▶ _Information supplied_
--*--
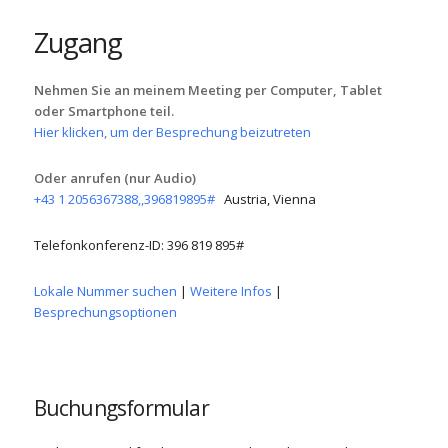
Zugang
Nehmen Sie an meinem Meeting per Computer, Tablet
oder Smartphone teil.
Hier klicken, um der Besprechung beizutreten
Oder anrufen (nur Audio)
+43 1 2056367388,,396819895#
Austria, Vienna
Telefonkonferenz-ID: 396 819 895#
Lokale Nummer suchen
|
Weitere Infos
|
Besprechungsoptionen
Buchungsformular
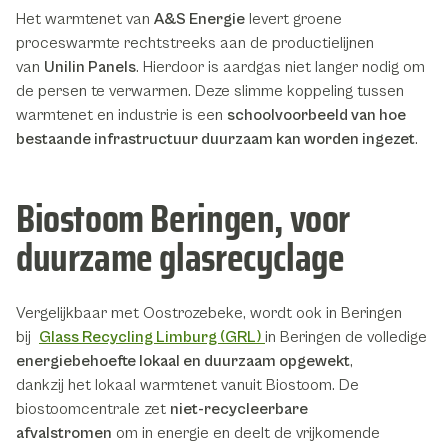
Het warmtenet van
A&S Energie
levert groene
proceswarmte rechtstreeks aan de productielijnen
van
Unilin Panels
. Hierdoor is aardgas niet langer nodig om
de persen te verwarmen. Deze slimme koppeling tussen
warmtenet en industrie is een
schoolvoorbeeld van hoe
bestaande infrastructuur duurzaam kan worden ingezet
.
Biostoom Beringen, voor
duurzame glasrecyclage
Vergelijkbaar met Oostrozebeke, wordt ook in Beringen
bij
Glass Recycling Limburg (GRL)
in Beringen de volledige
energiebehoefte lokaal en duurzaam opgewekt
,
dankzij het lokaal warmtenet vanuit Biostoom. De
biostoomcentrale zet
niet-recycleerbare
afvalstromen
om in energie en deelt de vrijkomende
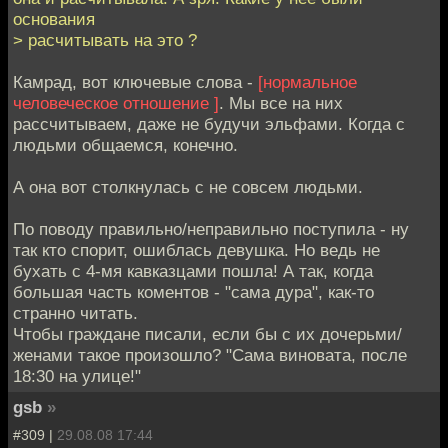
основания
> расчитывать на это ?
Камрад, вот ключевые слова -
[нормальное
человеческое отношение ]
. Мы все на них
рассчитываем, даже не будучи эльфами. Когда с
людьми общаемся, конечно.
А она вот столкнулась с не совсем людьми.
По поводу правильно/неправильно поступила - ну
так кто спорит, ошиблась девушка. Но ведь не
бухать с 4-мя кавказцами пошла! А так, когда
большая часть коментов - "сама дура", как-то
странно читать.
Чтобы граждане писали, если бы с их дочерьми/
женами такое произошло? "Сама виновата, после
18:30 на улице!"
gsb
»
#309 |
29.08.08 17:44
--*--
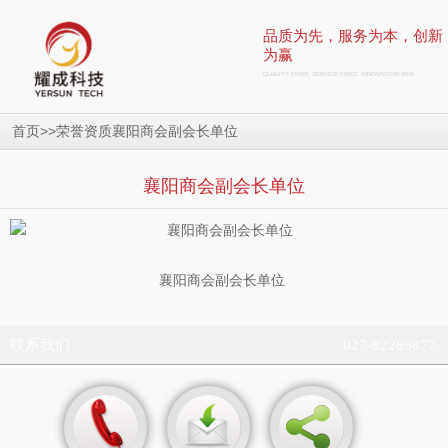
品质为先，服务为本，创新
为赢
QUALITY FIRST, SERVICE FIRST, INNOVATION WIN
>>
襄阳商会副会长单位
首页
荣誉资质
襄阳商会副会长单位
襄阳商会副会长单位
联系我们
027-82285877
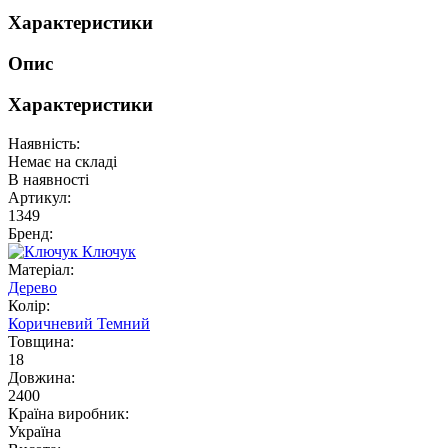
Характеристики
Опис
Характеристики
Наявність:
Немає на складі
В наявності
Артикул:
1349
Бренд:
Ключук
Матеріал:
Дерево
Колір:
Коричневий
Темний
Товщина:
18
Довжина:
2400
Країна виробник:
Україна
--*--
Filter the entries down to the lines with the word "Beringen" in them.

Biostoom Beringen, voor
Vergelijkbaar met Oostrozebeke, wordt ook in Beringen
in Beringen de volledige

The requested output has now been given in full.